Have you ever noticed how when you’re highly attuned to a subject that you can’t seem to get away from it – much as you might want to? For me that ranges from my intense allergy to cats (want very much to have one but they’re lethal to my lungs; they always seek me out for attention or lap time) to pregnant women who seem to cluster around me like metal filaments to a magnet.
This latest encounter led me to take a moment out of my laidback, indulgent weekend for a blog post. My Thelma and Louise-like adventure has been a blast so far starting with the convertible experience of wind in the hair and singing loudly, if a little off key, to tunes blaring on the radio. (No sign of Brad Pitt yet!)
We found time to rent the T&L movie if only to refresh ourselves on the story line. Let me be clear — there will be no cliff diving going on! In fact, we’re the “G” rated version of these ladies. No crimes have been or will be committed. We spent Friday in a two-person float making our way down a mountain snow-fed river for three hours followed by rum punches and lunch at a noisy, sunshine-drenched outdoor restaurant by the river. We made it back in time to nap, shower and head over with a picnic basket full of wine, fruit, cheese and salami to catch an outdoor performance of The Taming of the Shrew on the Sand Harbor beach front of Lake Tahoe. Therein lies the reason for this post.

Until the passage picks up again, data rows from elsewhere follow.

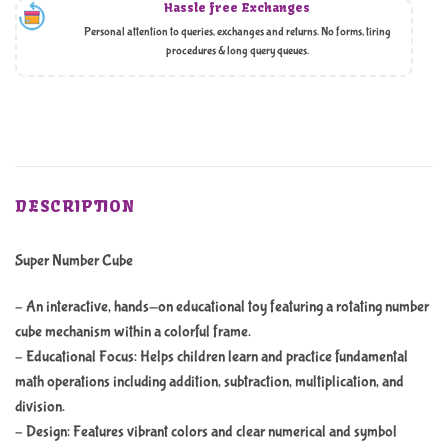
Hassle free Exchanges
Personal attention to queries, exchanges and returns. No forms, tiring
procedures & long query queues.
DESCRIPTION
Super Number Cube
– An interactive, hands-on educational toy featuring a rotating number
cube mechanism within a colorful frame.
– Educational Focus: Helps children learn and practice fundamental
math operations including addition, subtraction, multiplication, and
division.
– Design: Features vibrant colors and clear numerical and symbol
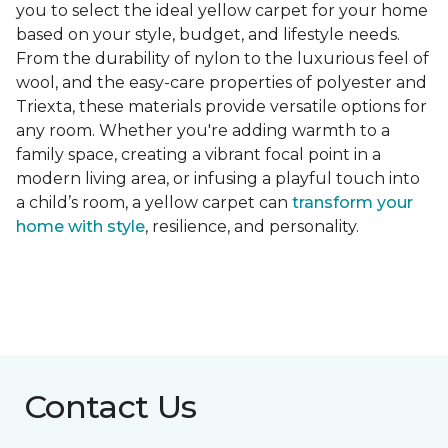
you to select the ideal yellow carpet for your home
based on your style, budget, and lifestyle needs.
From the durability of nylon to the luxurious feel of
wool, and the easy-care properties of polyester and
Triexta, these materials provide versatile options for
any room. Whether you're adding warmth to a
family space, creating a vibrant focal point in a
modern living area, or infusing a playful touch into
a child’s room, a yellow carpet can
transform your
home with style
, resilience, and personality.
Contact Us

Louise had gone on ahead to find a place on the sand for our blanket. When I found her she was happily engaged in a conversation with another Shakespeare fan. Now let me say that Louise and I have different opinions on the whole baby thing. Where I’ve struggled with anger, resentment and other not so nice feelings toward those who conceive and their newborns she is not bothered in the least by their success. A role model to be sure. So who has captured Louise’s attention?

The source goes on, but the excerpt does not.